Ta strona została uwierzytelniona.

znajdującą się na ścianie i miała właśnie postąpić parę kroków naprzód, aby obejrzeć zbliska te bogactwa, gdy posłyszała rozpaczliwy krzyk:
— Złodzieje!...
Obejrzała się przerażona. Welesz stał przy jednej ze ścian, w którą była wmurowana kaseta. Drzwi schowanka stały otworem i ziało ono na pokój ciemną głębią.
— Okradziono mnie! — zawołał i gorączkowo jął grzebać w skarbczyku. Próżne musiały być te poszukiwania, bo zatoczył się aż na ścianę i począł jęczeć:
— Okradziono mnie!... Zabrano, co miałem najcenniejszego!... Moją kolekcję biżuterji... I papiery wartościowe...
— Niemożliwe! — zawołała.
— Miljon... skradziono mi okrągły miljon!... Teraz rozumiem dlaczego chciano mnie u pani zatrzymać!
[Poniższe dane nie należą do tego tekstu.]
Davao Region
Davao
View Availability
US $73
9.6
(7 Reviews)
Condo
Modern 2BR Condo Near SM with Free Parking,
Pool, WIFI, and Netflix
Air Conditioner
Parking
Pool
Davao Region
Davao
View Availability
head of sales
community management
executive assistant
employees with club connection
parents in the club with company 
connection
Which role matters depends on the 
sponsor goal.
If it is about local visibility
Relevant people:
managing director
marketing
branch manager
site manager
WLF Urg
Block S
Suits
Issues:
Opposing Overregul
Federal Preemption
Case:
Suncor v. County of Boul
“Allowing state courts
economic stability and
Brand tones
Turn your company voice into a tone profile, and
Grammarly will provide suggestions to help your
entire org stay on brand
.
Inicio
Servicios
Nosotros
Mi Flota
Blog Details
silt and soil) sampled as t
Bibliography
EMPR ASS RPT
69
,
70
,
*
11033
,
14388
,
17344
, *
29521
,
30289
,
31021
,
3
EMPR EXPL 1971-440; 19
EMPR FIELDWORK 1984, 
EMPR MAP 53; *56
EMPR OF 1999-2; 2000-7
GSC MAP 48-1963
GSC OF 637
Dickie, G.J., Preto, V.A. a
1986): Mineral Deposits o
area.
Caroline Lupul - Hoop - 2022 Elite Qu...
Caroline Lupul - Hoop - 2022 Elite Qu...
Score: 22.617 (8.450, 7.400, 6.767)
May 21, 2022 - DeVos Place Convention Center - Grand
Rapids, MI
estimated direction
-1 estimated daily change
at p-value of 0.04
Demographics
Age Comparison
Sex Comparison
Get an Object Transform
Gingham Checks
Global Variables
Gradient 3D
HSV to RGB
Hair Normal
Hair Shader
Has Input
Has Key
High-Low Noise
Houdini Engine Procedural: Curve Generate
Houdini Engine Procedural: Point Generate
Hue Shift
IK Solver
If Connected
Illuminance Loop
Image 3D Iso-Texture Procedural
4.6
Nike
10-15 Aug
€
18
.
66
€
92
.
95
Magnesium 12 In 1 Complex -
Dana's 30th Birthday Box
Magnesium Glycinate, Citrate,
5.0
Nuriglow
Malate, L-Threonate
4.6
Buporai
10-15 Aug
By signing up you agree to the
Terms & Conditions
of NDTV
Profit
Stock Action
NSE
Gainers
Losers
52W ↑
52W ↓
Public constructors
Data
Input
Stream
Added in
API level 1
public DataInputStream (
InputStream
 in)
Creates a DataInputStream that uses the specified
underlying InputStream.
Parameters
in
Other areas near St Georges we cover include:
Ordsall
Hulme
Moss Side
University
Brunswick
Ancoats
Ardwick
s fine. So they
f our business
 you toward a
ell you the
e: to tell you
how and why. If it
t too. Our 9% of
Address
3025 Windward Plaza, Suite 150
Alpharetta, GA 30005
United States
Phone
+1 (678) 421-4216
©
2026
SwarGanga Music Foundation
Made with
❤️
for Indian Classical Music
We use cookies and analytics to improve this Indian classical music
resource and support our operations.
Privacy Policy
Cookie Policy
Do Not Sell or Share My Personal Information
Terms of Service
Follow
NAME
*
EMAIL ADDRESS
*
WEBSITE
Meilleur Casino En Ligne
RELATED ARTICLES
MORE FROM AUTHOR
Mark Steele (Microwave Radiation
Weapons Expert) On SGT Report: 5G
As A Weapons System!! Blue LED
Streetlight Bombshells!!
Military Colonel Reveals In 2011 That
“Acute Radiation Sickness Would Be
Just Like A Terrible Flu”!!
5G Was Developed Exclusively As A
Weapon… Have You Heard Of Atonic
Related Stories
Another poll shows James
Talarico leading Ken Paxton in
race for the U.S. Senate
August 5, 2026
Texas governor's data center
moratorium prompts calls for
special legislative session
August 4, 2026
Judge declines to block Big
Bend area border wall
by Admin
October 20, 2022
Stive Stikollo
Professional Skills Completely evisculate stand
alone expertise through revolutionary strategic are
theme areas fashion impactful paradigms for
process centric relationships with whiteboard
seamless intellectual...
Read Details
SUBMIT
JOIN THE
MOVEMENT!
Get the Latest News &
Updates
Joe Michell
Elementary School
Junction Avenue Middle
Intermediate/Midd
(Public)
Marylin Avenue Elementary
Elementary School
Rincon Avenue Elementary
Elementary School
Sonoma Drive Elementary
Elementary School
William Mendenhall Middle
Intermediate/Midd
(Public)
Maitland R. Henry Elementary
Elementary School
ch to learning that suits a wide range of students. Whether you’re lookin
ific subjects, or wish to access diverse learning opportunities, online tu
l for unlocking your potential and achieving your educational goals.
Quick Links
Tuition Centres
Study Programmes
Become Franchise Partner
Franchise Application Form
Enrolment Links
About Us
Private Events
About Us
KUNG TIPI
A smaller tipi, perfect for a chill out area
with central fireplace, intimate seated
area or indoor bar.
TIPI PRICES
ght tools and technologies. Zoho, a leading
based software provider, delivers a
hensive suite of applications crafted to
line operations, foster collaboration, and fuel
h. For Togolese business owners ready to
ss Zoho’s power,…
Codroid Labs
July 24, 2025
Upadł na fotel za biurkiem, pochwycił się rękoma za głowę, nieprzytomnie bełkotał:
— Ona... napewno ona... Więc to miały znaczyć te przeciągane pertraktacje?... Ograbić, a później zmusić do uznania dokonanego faktu!... Co za przewrotność!... Jak świetnie udawała niewiniątko...

Dla Mańki również cała sprawa przedstawiała się aż nadto jasno. Weleszowa bawiąc potajemnie w Warszawie i sprytnie dowiedziawszy się o wszystkiem, ją sobie chciała skaptować za wspólniczkę, aby całkowicie bezkarnie i wedle swego uznania dokonać „majątkowego podziału”. Liczyła zapewne, że mąż w obawie przed skandalem do władz ze skargą się nie zwróci — bo choć ten miljon, a szczególniej zabrana biżuterja stanowiły stratę znaczną — były częścią ledwie majątku bogacza.